Material to process:
----------
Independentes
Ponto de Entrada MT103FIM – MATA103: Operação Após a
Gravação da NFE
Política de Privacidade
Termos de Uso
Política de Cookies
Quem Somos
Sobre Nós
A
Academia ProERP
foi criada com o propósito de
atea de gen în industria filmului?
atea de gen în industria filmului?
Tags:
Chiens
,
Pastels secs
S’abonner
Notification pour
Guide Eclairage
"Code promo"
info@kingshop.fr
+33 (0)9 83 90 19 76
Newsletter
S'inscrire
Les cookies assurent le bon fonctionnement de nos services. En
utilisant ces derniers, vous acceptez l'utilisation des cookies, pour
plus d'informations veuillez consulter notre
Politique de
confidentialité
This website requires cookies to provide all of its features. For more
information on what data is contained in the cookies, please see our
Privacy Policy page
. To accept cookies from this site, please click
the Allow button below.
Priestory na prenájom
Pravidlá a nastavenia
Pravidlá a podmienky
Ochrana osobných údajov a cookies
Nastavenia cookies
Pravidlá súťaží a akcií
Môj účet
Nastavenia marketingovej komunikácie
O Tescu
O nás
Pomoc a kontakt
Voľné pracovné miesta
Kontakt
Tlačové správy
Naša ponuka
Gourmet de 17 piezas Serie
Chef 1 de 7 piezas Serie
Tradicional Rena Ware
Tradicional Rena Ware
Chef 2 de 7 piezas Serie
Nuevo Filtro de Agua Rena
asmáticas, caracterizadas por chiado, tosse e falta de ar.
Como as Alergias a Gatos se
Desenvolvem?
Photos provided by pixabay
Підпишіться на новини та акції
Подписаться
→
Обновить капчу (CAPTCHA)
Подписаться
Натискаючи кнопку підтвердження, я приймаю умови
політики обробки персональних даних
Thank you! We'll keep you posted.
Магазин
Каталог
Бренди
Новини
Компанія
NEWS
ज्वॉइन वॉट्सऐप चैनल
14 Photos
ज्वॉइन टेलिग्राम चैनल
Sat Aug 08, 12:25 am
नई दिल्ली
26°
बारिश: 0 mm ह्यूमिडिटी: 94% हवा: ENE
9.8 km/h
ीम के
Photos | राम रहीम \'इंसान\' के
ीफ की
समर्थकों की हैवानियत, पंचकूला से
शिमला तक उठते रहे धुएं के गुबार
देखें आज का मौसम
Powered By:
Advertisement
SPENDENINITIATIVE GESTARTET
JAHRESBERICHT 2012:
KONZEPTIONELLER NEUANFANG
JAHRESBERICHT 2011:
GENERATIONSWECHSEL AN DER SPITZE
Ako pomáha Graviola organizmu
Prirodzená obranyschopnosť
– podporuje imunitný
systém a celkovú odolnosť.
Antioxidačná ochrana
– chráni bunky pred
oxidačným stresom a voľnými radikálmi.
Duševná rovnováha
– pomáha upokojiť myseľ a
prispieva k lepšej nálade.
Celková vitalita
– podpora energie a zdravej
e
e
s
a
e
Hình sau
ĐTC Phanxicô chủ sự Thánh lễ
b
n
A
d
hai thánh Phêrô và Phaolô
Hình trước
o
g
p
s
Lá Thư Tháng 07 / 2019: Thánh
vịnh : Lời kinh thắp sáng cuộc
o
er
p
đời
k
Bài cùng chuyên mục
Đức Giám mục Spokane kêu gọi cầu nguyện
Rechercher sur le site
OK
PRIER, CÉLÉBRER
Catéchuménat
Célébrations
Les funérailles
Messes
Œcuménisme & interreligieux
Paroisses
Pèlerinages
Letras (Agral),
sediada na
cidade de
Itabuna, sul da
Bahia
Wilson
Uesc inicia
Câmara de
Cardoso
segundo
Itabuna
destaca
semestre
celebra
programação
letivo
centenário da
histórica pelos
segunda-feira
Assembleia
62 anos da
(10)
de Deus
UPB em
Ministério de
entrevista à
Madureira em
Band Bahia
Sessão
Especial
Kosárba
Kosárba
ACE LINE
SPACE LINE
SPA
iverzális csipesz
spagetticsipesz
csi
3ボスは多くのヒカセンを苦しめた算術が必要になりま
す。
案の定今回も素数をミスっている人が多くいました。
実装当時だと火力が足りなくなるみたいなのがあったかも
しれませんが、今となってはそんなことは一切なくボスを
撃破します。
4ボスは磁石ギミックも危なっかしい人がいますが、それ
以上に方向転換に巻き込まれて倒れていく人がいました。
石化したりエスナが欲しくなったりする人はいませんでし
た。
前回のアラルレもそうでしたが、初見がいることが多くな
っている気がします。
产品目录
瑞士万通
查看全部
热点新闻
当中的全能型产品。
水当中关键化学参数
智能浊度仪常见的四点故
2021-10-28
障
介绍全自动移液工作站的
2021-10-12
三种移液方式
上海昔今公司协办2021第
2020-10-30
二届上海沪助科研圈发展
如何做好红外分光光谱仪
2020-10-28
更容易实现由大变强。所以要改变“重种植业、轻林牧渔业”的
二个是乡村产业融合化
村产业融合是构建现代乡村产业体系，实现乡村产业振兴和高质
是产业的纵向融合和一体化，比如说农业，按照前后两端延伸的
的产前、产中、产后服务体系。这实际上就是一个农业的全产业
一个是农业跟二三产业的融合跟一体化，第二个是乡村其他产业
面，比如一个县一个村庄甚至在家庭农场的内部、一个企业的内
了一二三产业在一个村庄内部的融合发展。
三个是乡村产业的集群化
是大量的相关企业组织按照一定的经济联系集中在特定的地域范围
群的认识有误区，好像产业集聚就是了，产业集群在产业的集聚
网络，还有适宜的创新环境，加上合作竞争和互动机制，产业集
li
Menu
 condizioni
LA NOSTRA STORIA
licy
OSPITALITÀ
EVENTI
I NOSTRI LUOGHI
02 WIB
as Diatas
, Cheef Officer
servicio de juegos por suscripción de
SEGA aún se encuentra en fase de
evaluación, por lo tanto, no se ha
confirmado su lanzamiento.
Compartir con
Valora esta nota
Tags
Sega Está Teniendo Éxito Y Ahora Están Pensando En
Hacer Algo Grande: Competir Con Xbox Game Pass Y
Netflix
----------
What is needed: Report the lines above that contain "Chef".

Answer below:
Chef 1 de 7 piezas Serie
Chef 2 de 7 piezas Serie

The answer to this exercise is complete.